Project proposal (no more than 3 pages in 12 point font), you should
make clear the following:
1. what you're going to do
2. why it is a useful project
3. how the project should be evaluated in
your view
4. what will be the values of your
project when it's done
The proposal serves as a rough outline
of your final project report.
A good beginning is half the
success.
- Applications (as
discussed in class)
- Data repositories
- Organizations (NIH,
TGen, ...)
- Submission and deadlines: In
all submissions, a copy is required and please email the links to
your presentation slides using digital drop box at myASU before the
deadline. We will host all slides at myASU for student
access. You can keep revising your softcopy after the copy and the link
are submitted. The following schedule is tentative (please also check
myASU for updates).
- Project
Proposal: due on 2/12/2007.
- Progress
Report: due on 4/11/2007. Be brief. It is about
the progress you have made and difficulties encountered with key
references.
- Presentation Slides:
due on 4/22/2007, (for about 5
minutes presentation in powerpoint (5 slides maximum), including
title, problem statement, approach, and key results). A hard copy is due
in class in addition to your uploading the link at myASU by the midnight.
Everybody should be prepared to present in class.
- Final Report due
on 5/2/07 by 5:00pm in hard copy (be concise and
self contained) everything about your project with references.

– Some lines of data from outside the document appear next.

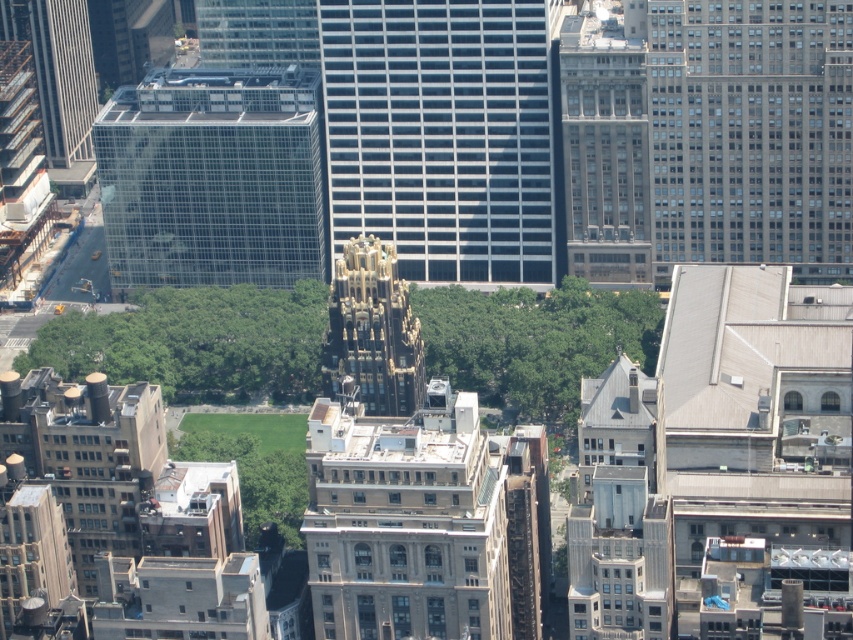 Question: Can you confirm if glassy reflective skyscraper at center is smaller than transparent glass building at upper left?

Choices:
 (A) no
 (B) yes

Answer: (B)

Question: Which of the following is the farthest from the observer?

Choices:
 (A) gold textured building at center
 (B) glassy reflective skyscraper at center

Answer: (B)

Question: Based on their relative distances, which object is farther from the transparent glass building at upper left?

Choices:
 (A) gray concrete building at upper right
 (B) gold textured building at center
 (C) gray stone building at center

Answer: (A)

Question: Does gray concrete building at upper right have a smaller size compared to gold textured building at center?

Choices:
 (A) no
 (B) yes

Answer: (A)

Question: Can you confirm if gray concrete building at upper right is positioned to the left of transparent glass building at upper left?

Choices:
 (A) no
 (B) yes

Answer: (A)

Question: Among these objects, which one is nearest to the camera?

Choices:
 (A) transparent glass building at upper left
 (B) glassy reflective skyscraper at center
 (C) gray stone building at center
 (D) gold textured building at center

Answer: (D)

You can submit it earlier than the
deadline.
- Project Presentations
- The purpose of
project presentation is to share the projects among us so that we all
know what others are doing. Many projects may be related to what you are
doing or are interested in.
- The slides should be
accessible via the Web. Please include the URL of your slides on the
cover page.
- Participation and
presenting projects in class is a key element for learning and counted
toward class participation.
- Final Report and/or Demo
- Please include
Problem Statement, Approach, Results, Findings, and New Problems, based
on your proposal and progress report. For example, you may try to answer
some of the following questions in your report
- What is the
interesting problem your project try to solve
- Why should I take
this approach
- What is novel
- What do I produce
that add the value to the existing work or literature
- What are the
significant results (negative results can also be significant)
- Does my work go
beyond a mere reimplementation of some existing work
- What are the lessons
learned
- About the final
report
- The length (or
number of pages) is immaterial. In fact, a concise technical report is
most preferred.
- It is a concise
and self-contained write-up such that another student can read it and
repeat the work.
- It should at a
minimum include (1) the description of your project (2) the technical
details (3) significance, usefulness, or impact (4) findings or
results (5) future work if any, (6) important references.
- For an
implementation related project, you need to include a brief manual of
how-to-use/development.
- You should try to
convey all your efforts on the project in the report in a simple manner.